The greenlight came a day after the state-owned company announced that preliminary data from last-stage trials had shown it to be 79.3% effective. That announcement did not detail the size of the control group, how many people were vaccinated, and at what point the efficacy rate was reached after injection, and experts have cautioned that trial data needs to be shared.
Officials have said the vaccine standards were developed in "close cooperation" with the World Health Organization, which can assure the rest of the world about the quality of Chinese vaccines and open the path for the shots to be distributed in the global vaccine consortium.
China is eager to ship its vaccines globally, driven by a desire to repair the damage to its image caused by the pandemic that started a year ago in Wuhan.

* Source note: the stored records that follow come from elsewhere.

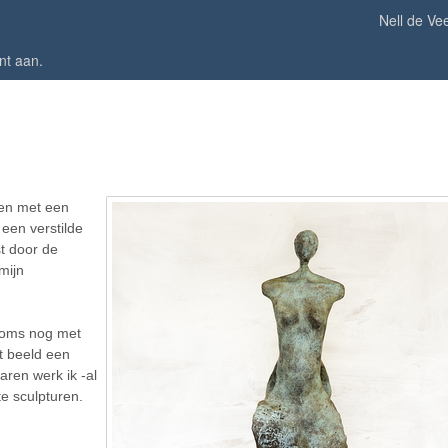
Nell de Ve
nt aan
.
den met een
een verstilde
st door de
mijn
soms nog met
t beeld een
jaren werk ik -al
e sculpturen.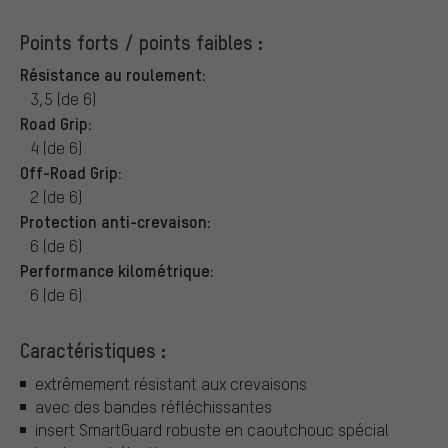
Points forts / points faibles :
Résistance au roulement:
3,5 (de 6)
Road Grip:
4 (de 6)
Off-Road Grip:
2 (de 6)
Protection anti-crevaison:
6 (de 6)
Performance kilométrique:
6 (de 6)
Caractéristiques :
extrêmement résistant aux crevaisons
avec des bandes réfléchissantes
insert SmartGuard robuste en caoutchouc spécial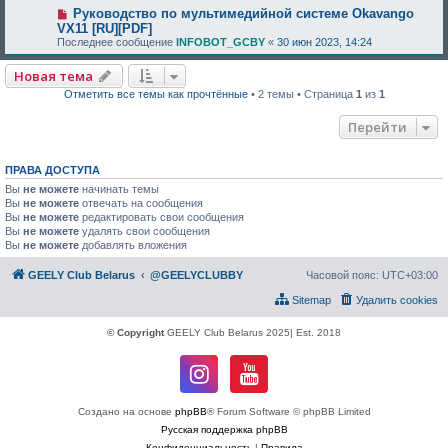
Руководство по мультимедийной системе Okavango
VX11 [RU][PDF]
Последнее сообщение
INFOBOT_GCBY
«
30 июн 2023, 14:24
Новая тема
Отметить все темы как прочтённые
• 2 темы • Страница
1
из
1
Перейти
ПРАВА ДОСТУПА
Вы
не можете
начинать темы
Вы
не можете
отвечать на сообщения
Вы
не можете
редактировать свои сообщения
Вы
не можете
удалять свои сообщения
Вы
не можете
добавлять вложения
GEELY Club Belarus
@GEELYCLUBBY
Часовой пояс:
UTC+03:00
Sitemap
Удалить cookies
© Copyright
GEELY Club Belarus 2025| Est. 2018
Создано на основе
phpBB
® Forum Software © phpBB Limited
Русская поддержка phpBB
Конфиденциальность
|
Правила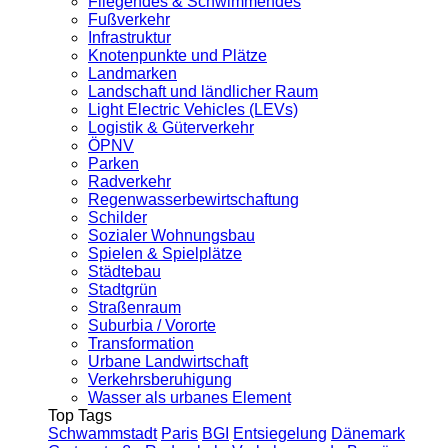
Fliegendes & Schwimmendes
Fußverkehr
Infrastruktur
Knotenpunkte und Plätze
Landmarken
Landschaft und ländlicher Raum
Light Electric Vehicles (LEVs)
Logistik & Güterverkehr
ÖPNV
Parken
Radverkehr
Regenwasserbewirtschaftung
Schilder
Sozialer Wohnungsbau
Spielen & Spielplätze
Städtebau
Stadtgrün
Straßenraum
Suburbia / Vororte
Transformation
Urbane Landwirtschaft
Verkehrsberuhigung
Wasser als urbanes Element
Top Tags
Schwammstadt
Paris
BGI
Entsiegelung
Dänemark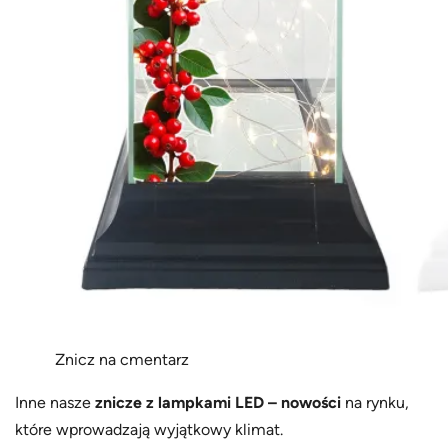
Znicz na cmentarz
Inne nasze
znicze z lampkami LED – nowości
na rynku,
które wprowadzają wyjątkowy klimat.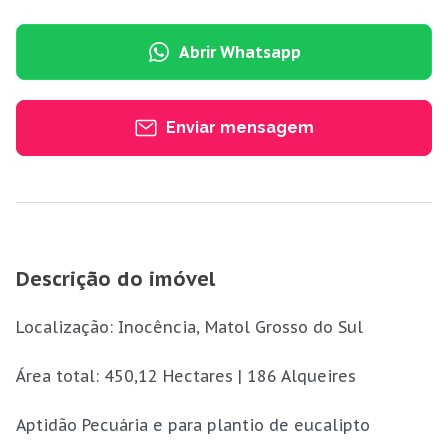
Abrir Whatsapp
Enviar mensagem
Descrição do imóvel
Localização: Inocência, Matol Grosso do Sul
Área total: 450,12 Hectares | 186 Alqueires
Aptidão Pecuária e para plantio de eucalipto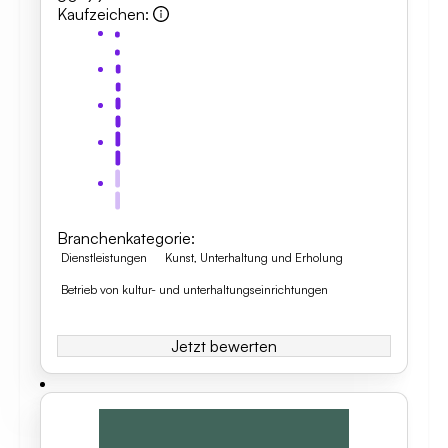
Kaufzeichen
:
Branchenkategorie
:
Dienstleistungen
Kunst, Unterhaltung und Erholung
Betrieb von kultur- und unterhaltungseinrichtungen
Jetzt bewerten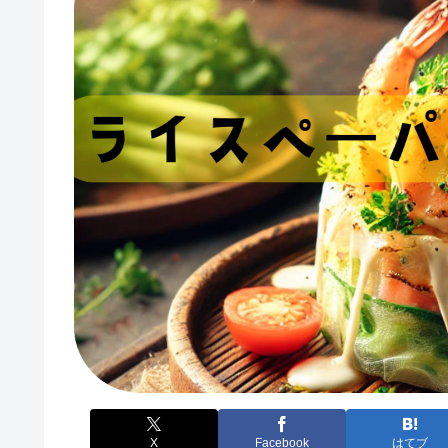
X
Facebook
はてブ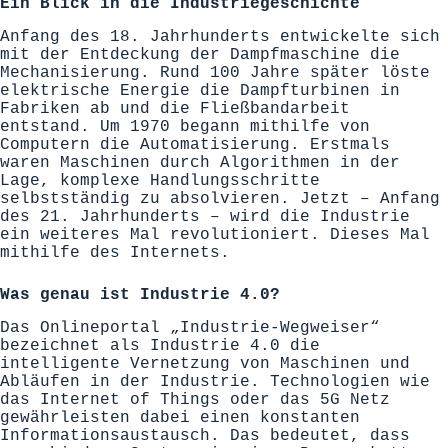
Ein Blick in die Industriegeschichte
Anfang des 18. Jahrhunderts entwickelte sich
mit der Entdeckung der Dampfmaschine die
Mechanisierung. Rund 100 Jahre später löste
elektrische Energie die Dampfturbinen in
Fabriken ab und die Fließbandarbeit
entstand. Um 1970 begann mithilfe von
Computern die Automatisierung. Erstmals
waren Maschinen durch Algorithmen in der
Lage, komplexe Handlungsschritte
selbstständig zu absolvieren. Jetzt – Anfang
des 21. Jahrhunderts – wird die Industrie
ein weiteres Mal revolutioniert. Dieses Mal
mithilfe des Internets.
Was genau ist Industrie 4.0?
Das
Onlineportal „Industrie-Wegweiser“
bezeichnet als Industrie 4.0 die
intelligente Vernetzung von Maschinen und
Abläufen in der Industrie. Technologien wie
das Internet of Things oder das 5G Netz
gewährleisten dabei einen konstanten
Informationsaustausch. Das bedeutet, dass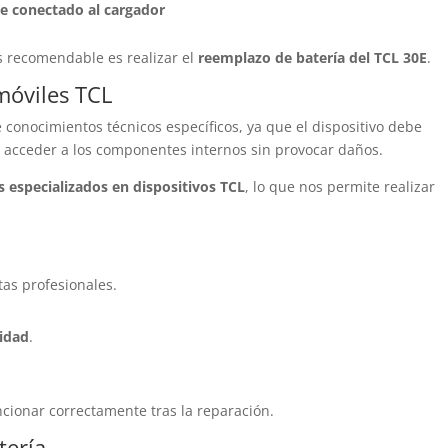
te conectado al cargador
 recomendable es realizar el
reemplazo de batería del TCL 30E
.
móviles TCL
 conocimientos técnicos específicos, ya que el dispositivo debe
 acceder a los componentes internos sin provocar daños.
 especializados en dispositivos TCL
, lo que nos permite realizar
as profesionales.
lidad
.
.
ncionar correctamente tras la reparación.
tería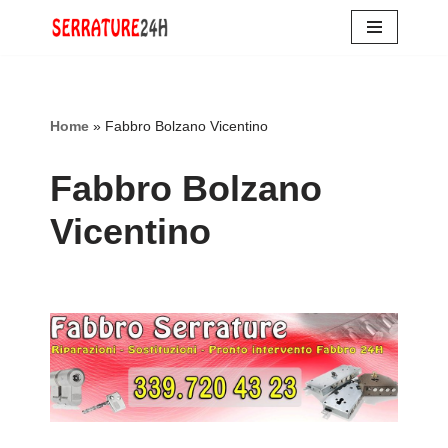
Vai
al
contenuto
Home
»
Fabbro Bolzano Vicentino
Fabbro Bolzano
Vicentino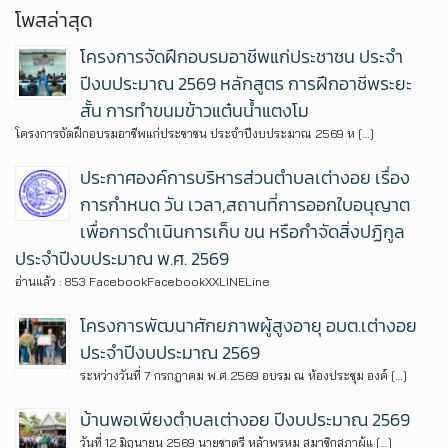
โพสล่าสุด
โครงการจัดฝึกอบรมอาชีพแก่ประชาชน ประจำ
ปีงบประมาณ 2569 หลักสูตร การฝึกอาชีพระยะ
สั้น การทำขนมข้าวแต๋นน้ำแตงโม
โครงการจัดฝึกอบรมอาชีพแก่ประชาชน ประจำปีงบประมาณ 2569 ห […]
ประกาศองค์การบริหารส่วนตำบลเต่างอย เรื่อง
การกำหนด วัน เวลา,สถานที่การออกใบอนุญาต
เพื่อการดำเนินการเก็บ ขน หรือกำจัดสิ่งปฏิกูล
ประจำปีงบประมาณ พ.ศ. 2569
อ่านแล้ว : 853 FacebookFacebookXXLINELine
โครงการพัฒนาศักยภาพผู้สูงอายุ อบต.เต่างอย
ประจำปีงบประมาณ 2569
ระหว่างวันที่ 7 กรกฎาคม พ.ศ.2569 อบรม ณ ห้องประชุม องค์ […]
บ้านพอเพียงตำบลเต่างอย ปีงบประมาณ 2569
วันที่ 12 มิถุนายน 2569 นายชาตรี หล้าพรหม สมาชิกสภาผู้แ […]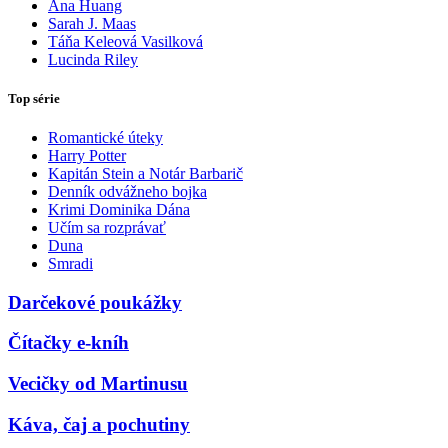
Ana Huang
Sarah J. Maas
Táňa Keleová Vasilková
Lucinda Riley
Top série
Romantické úteky
Harry Potter
Kapitán Stein a Notár Barbarič
Denník odvážneho bojka
Krimi Dominika Dána
Učím sa rozprávať
Duna
Smradi
Darčekové poukážky
Čítačky e-kníh
Vecičky od Martinusu
Káva, čaj a pochutiny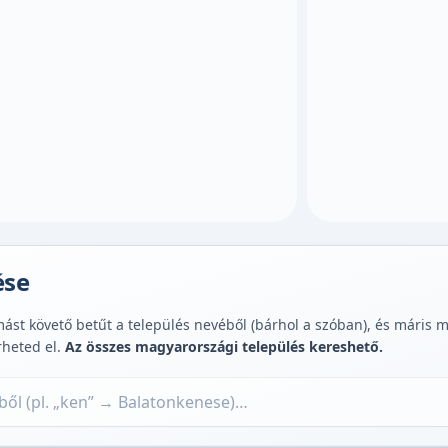
ése
st követő betűt a település nevéből (bárhol a szóban), és máris muta
rheted el.
Az összes magyarországi település kereshető.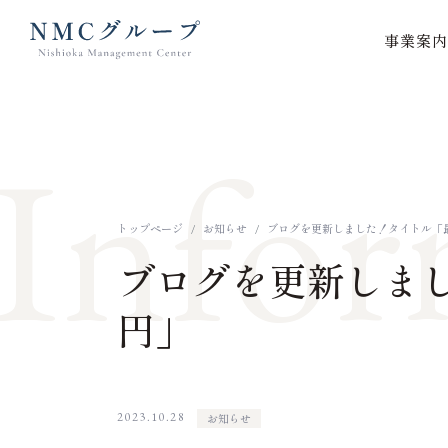
事業案内
本文までスキップする
Infor
トップページ
お知らせ
ブログを更新しました！タイトル「
ブログを更新しま
円」
2023.10.28
お知らせ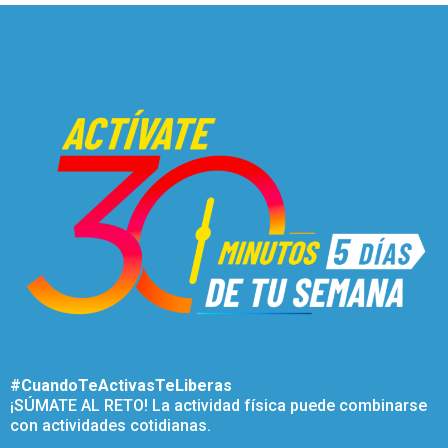
#CuandoTeActivasTeLiberas
¡SÚMATE AL RETO! La actividad física puede combinarse
con actividades cotidianas.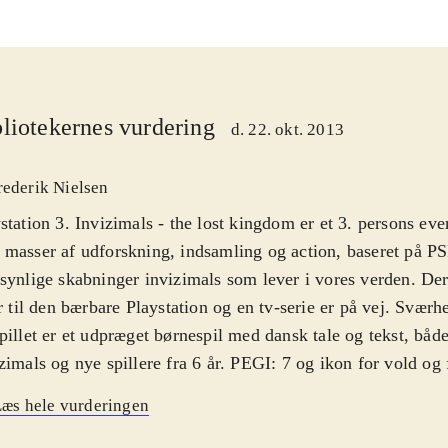
liotekernes vurdering
d. 22. okt. 2013
rederik Nielsen
station 3. Invizimals - the lost kingdom er et 3. persons eve
masser af udforskning, indsamling og action, baseret på P
synlige skabninger invizimals som lever i vores verden. Der 
er til den bærbare Playstation og en tv-serie er på vej. Svær
pillet er et udpræget børnespil med dansk tale og tekst, både
zimals og nye spillere fra 6 år. PEGI: 7 og ikon for vold og 
let har Hiro i hovedrollen, en ung invizimal-jæger som bli
æs hele vurderingen
geporten til "Det tabte kongerige", en parallel dimension h
er fra. Når Hiro har overvundet en invizimal kan han over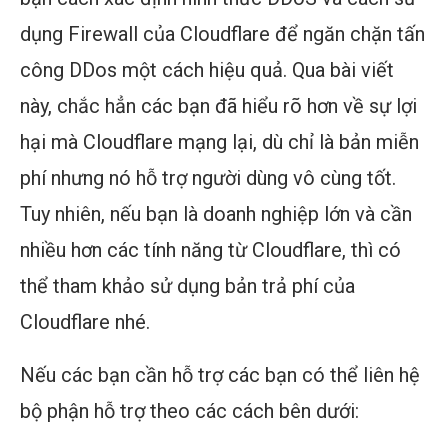
dụng Firewall của Cloudflare để ngăn chặn tấn
công DDos một cách hiệu quả. Qua bài viết
này, chắc hẳn các bạn đã hiểu rõ hơn về sự lợi
hại mà Cloudflare mạng lại, dù chỉ là bản miễn
phí nhưng nó hỗ trợ người dùng vô cùng tốt.
Tuy nhiên, nếu bạn là doanh nghiệp lớn và cần
nhiều hơn các tính năng từ Cloudflare, thì có
thể tham khảo sử dụng bản trả phí của
Cloudflare nhé.
Nếu các bạn cần hỗ trợ các bạn có thể liên hệ
bộ phận hỗ trợ theo các cách bên dưới:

Unlike the Pfizer and Moderna shots, which must be stored at ultra-cold or freezer temperatures, The Sinopharm and AstraZeneca vaccines can be stored at normal fridge temperatures.
Both shots, as well as Russia's Sputnik, are expected to supply much of the developing world. AstraZeneca is expected to cost about $2.50 a dose, while Russia has said its doses will be priced at $10 for the global market. Pfizer's vaccine costs about $20, while Moderna's is $15 to $25, based on agreements with the US government.
The Sinopharm shot is already under mass production, though officials did not answer questions about current capacity. It has already been approved in the United Arab Emirates and Bahrain, and is slated for use next in Morocco.
Other countries have also been buying doses of another Chinese vaccine candidate, made by Sinovac Biotech, such as Turkey, Indonesia and Brazil. Belarus and Argentina both launched mass vaccinations Wednesday using Russia's vaccine, and Guinea has begun giving it to government officials.